Material to process Block Start

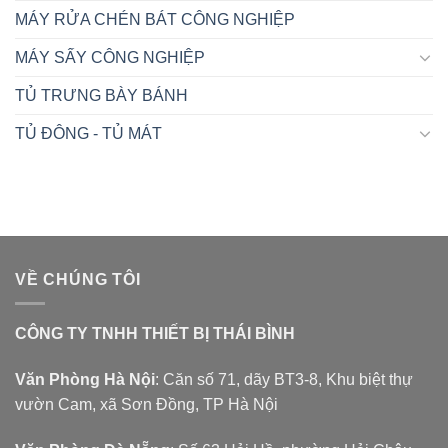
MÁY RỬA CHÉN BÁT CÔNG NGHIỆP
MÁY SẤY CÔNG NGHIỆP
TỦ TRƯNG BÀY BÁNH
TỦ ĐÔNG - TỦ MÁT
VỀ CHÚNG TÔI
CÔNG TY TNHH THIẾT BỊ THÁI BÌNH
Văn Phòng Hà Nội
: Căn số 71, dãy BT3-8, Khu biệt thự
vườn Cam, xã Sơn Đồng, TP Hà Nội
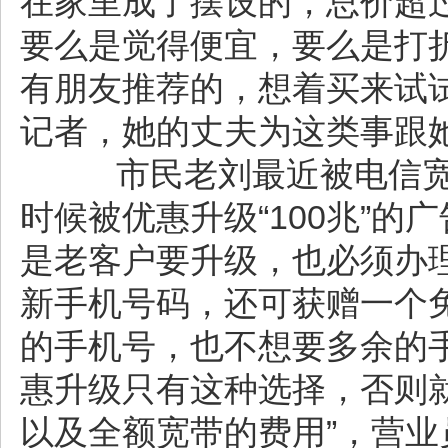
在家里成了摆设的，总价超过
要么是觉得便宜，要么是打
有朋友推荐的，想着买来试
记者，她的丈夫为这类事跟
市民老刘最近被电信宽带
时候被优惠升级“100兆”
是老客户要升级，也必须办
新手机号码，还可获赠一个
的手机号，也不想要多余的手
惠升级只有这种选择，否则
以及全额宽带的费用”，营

Material to process Block End

## Directions
From the first line to the last, give the data again exactly, but without pictures.

## Answer to this exercise
MÁY RỬA CHÉN BÁT CÔNG NGHIỆP
MÁY SẤY CÔNG NGHIỆP
TỦ TRƯNG BÀY BÁNH
TỦ ĐÔNG - TỦ MÁT
VỀ CHÚNG TÔI
CÔNG TY TNHH THIẾT BỊ THÁI BÌNH
Văn Phòng Hà Nội
: Căn số 71, dãy BT3-8, Khu biệt thự
vườn Cam, xã Sơn Đồng, TP Hà Nội
在家里成了摆设的，总价超过
要么是觉得便宜，要么是打
有朋友推荐的，想着买来试
记者，她的丈夫为这类事跟
市民老刘最近被电信宽带
时候被优惠升级“100兆”
是老客户要升级，也必须办
新手机号码，还可获赠一个
的手机号，也不想要多余的手
惠升级只有这种选择，否则
以及全额宽带的费用”，营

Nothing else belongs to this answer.